I think that ongoing gains in labor productivity could act to constrain the overall pace of new hiring for a little while longer — but not indefinitely.
[Of course he is assuming that demand picks up AND those jobs will be here vs China or India - mish]
One of the main reasons I’m optimistic about the outlook for the economy is low inflation. Low inflation ushered in the era of high productivity growth in the 1990s that I mentioned earlier, and it continues to drive innovation in subtle ways. For example, low inflation allows firms to focus on long-run projects, raising real returns because investments are allowed ample time to bear fruit. One of the Fed’s goals with regard to inflation is to remove it as a factor in the economy so that you don’t have to think about it or adjust your plans because of large and unexpected changes in inflation or interest rates.

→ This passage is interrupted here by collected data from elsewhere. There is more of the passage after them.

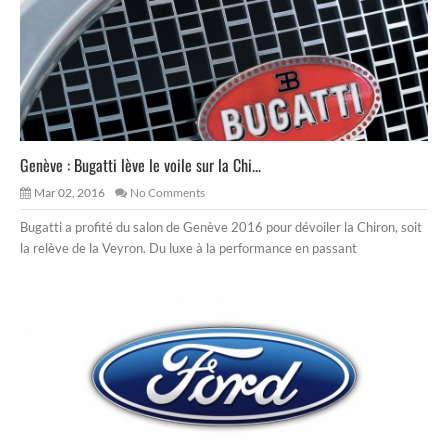
Genève : Bugatti lève le voile sur la Chi...
Mar 02, 2016
No Comments
Bugatti a profité du salon de Genève 2016 pour dévoiler la Chiron, soit
la relève de la Veyron. Du luxe à la performance en passant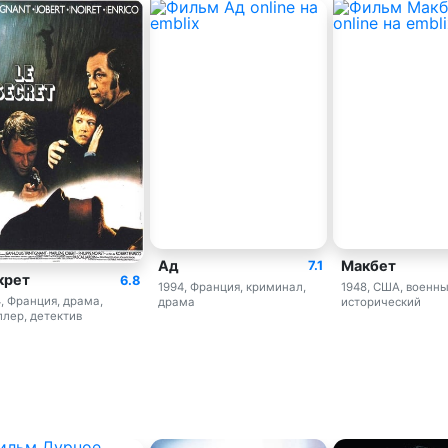
Ад
Макбет
7.1
крет
6.8
1994, Франция, криминал,
1948, США, военны
, Франция, драма,
драма
исторический
ллер, детектив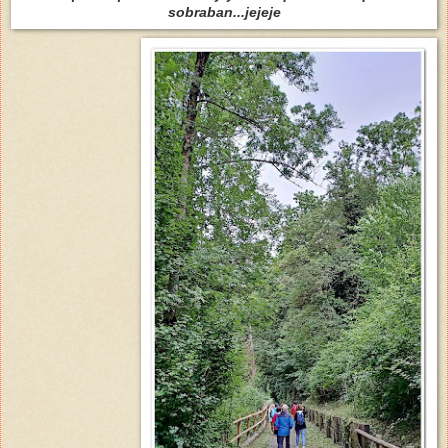
sobraban...jejeje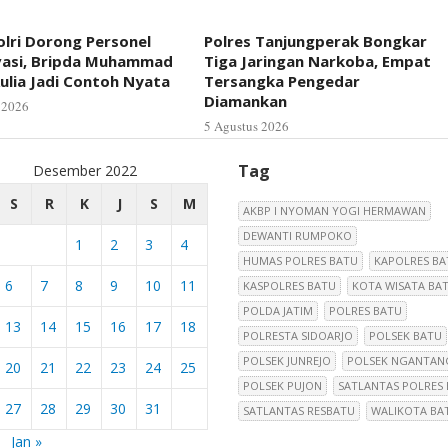
lri Dorong Personel
Polres Tanjungperak Bongkar
vasi, Bripda Muhammad
Tiga Jaringan Narkoba, Empat
ulia Jadi Contoh Nyata
Tersangka Pengedar
Diamankan
 2026
5 Agustus 2026
Tag
Desember 2022
S
R
K
J
S
M
AKBP I NYOMAN YOGI HERMAWAN
DEWANTI RUMPOKO
1
2
3
4
HUMAS POLRES BATU
KAPOLRES BA
6
7
8
9
10
11
KASPOLRES BATU
KOTA WISATA BA
POLDA JATIM
POLRES BATU
13
14
15
16
17
18
POLRESTA SIDOARJO
POLSEK BATU
POLSEK JUNREJO
POLSEK NGANTAN
20
21
22
23
24
25
POLSEK PUJON
SATLANTAS POLRES
27
28
29
30
31
SATLANTAS RESBATU
WALIKOTA BA
Jan »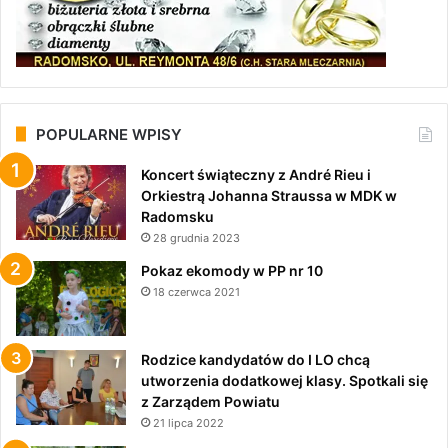
POPULARNE WPISY
Koncert świąteczny z André Rieu i
Orkiestrą Johanna Straussa w MDK w
Radomsku
28 grudnia 2023
Pokaz ekomody w PP nr 10
18 czerwca 2021
Rodzice kandydatów do I LO chcą
utworzenia dodatkowej klasy. Spotkali się
z Zarządem Powiatu
21 lipca 2022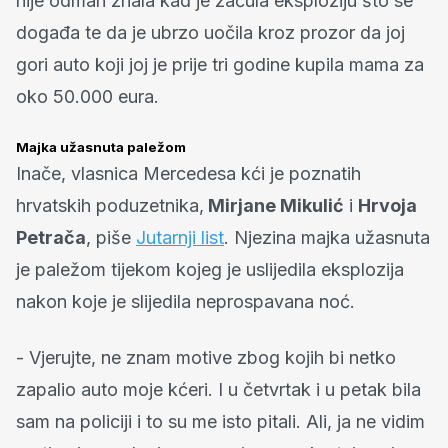
nije odmah znala kad je začula eksploziju što se
događa te da je ubrzo uočila kroz prozor da joj
gori auto koji joj je prije tri godine kupila mama za
oko 50.000 eura.
Majka užasnuta paležom
Inače, vlasnica Mercedesa kći je poznatih
hrvatskih poduzetnika,
Mirjane Mikulić
i
Hrvoja
Petrača
, piše
Jutarnji list
. Njezina majka užasnuta
je paležom tijekom kojeg je uslijedila eksplozija
nakon koje je slijedila neprospavana noć.
- Vjerujte, ne znam motive zbog kojih bi netko
zapalio auto moje kćeri. I u četvrtak i u petak bila
sam na policiji i to su me isto pitali. Ali, ja ne vidim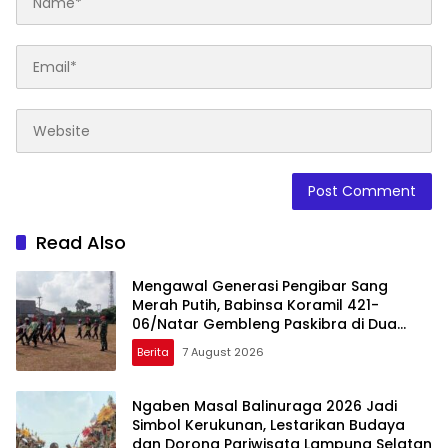
Read Also
Mengawal Generasi Pengibar Sang
Merah Putih, Babinsa Koramil 421-
06/Natar Gembleng Paskibra di Dua
Kecamatan Jelang HUT RI ke-81
Berita
7 August 2026
Ngaben Masal Balinuraga 2026 Jadi
Simbol Kerukunan, Lestarikan Budaya
dan Dorong Pariwisata Lampung Selatan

In large part, the Fed was able to ease policy decisively because of low inflation. For the past two years, core inflation has declined consistently to where it now hovers just above 1 percent, at the lowest rate since the 1960s. In contrast to the erratic and troublesome inflationary period of the 1970s, our economy now has a track record of low and stable inflation. And the general expectation is that low inflation will continue because the Fed is perceived to be committed to a long-term policy of price stability.
I expect the Fed’s accommodative policy, and the low interest rates it has helped to engender, is popular with many in this room. Following last week’s FOMC meeting, our statement again concluded by saying, “the Committee believes it can be patient in removing its policy accommodation.” Yet as rates remain low and I think about the future path of policy, I remind myself it is also important to watch for unintended consequences of keeping monetary policy too accommodative for too long. Indeed, some of my contacts in various industries have stressed to me that at some point it will be appropriate, and helpful, to allow interest rates to return to more normal levels so that markets can sort themselves out in an orderly way and return to balance.
Given disappointing employment growth, slack resource use and muted increases in core consumer prices, the Fed has good reason to maintain its accommodative policy, at least for now. But if my forecast for more robust economic growth materializes, then, at some point, a fed funds rate of 1 percent will no longer be the best policy.
[Robust economic growth required for a rate hike - Anyone here think that is about to happen? with jobs? - mish]
It is indeed a luxury to have an inflation environment in which policymakers can be patient in ensuring the economy has gained a solid footing. That said, luxury comes with a price tag, and patience is not unlimited. The old truism that “there’s no such thing as a free lunch” applies today, as always.
The same advice I offered earlier to the students here — to stay flexible and forward looking — I think applies to all of us, as individuals, business leaders and policymakers. While we should keep one eye on today’s issues and challenges, we should also look ahead for the path that leads to the best outcome over the longer term. ============================================================ All in all this is a bit more hawkish that I expected from earlier 1 line snips that I saw. However it is all based on two presumptions that I do not buy
1) A ROBUST economy 2) Creation of Jobs
Given that I expect very WEAK growth AT BEST, and more than likely a recession in 2005, the prospects of hikes seem minimal.
Treasuries gave up their early gains and remain flat on this news. With portions of durable goods falling unexpectedly lower, it is hard to see why anyone would think a "robust" recovery is coming.